Exercise>
Where a line contains the word "link", copy that line from the records below.

(Stored data entries)

== Segment start ==

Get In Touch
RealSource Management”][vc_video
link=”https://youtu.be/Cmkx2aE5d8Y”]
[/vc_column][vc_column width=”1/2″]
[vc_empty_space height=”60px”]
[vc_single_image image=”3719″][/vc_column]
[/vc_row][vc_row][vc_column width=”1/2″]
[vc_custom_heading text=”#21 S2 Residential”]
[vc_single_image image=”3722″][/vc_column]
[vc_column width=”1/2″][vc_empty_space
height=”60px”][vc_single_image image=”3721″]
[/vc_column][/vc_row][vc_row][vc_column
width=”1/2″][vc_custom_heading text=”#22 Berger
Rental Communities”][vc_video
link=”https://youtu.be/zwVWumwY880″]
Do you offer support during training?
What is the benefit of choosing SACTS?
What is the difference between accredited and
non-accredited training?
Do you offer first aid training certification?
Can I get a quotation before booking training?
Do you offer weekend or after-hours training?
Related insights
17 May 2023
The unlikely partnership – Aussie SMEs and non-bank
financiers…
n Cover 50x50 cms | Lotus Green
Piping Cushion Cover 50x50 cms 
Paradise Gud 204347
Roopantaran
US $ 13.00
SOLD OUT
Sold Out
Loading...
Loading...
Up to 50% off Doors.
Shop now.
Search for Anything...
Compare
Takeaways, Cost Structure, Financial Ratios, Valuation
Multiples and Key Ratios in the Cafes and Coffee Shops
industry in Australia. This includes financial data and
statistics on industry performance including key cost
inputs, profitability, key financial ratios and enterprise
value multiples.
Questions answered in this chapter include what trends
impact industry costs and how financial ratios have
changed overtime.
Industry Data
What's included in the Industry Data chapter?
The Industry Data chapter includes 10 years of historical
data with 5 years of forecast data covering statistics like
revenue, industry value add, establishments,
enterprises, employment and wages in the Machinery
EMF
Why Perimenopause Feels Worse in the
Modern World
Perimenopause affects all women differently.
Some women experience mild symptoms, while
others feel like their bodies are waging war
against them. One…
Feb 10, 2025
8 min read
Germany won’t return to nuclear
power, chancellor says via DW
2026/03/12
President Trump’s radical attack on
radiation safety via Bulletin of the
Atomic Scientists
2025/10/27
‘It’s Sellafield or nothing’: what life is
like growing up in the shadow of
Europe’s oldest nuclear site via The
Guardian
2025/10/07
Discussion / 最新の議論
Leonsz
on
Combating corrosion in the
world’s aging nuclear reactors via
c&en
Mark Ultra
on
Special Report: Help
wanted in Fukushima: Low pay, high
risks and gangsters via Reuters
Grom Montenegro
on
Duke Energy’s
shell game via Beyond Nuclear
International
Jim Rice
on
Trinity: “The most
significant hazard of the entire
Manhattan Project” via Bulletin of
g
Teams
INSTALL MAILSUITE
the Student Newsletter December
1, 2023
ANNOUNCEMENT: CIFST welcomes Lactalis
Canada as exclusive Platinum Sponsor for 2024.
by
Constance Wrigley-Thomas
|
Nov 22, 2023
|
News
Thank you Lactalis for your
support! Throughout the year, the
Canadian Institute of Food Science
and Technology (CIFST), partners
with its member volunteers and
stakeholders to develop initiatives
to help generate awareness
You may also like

== Segment end ==

Solution below>
link=”https://youtu.be/Cmkx2aE5d8Y”]
link=”https://youtu.be/zwVWumwY880″]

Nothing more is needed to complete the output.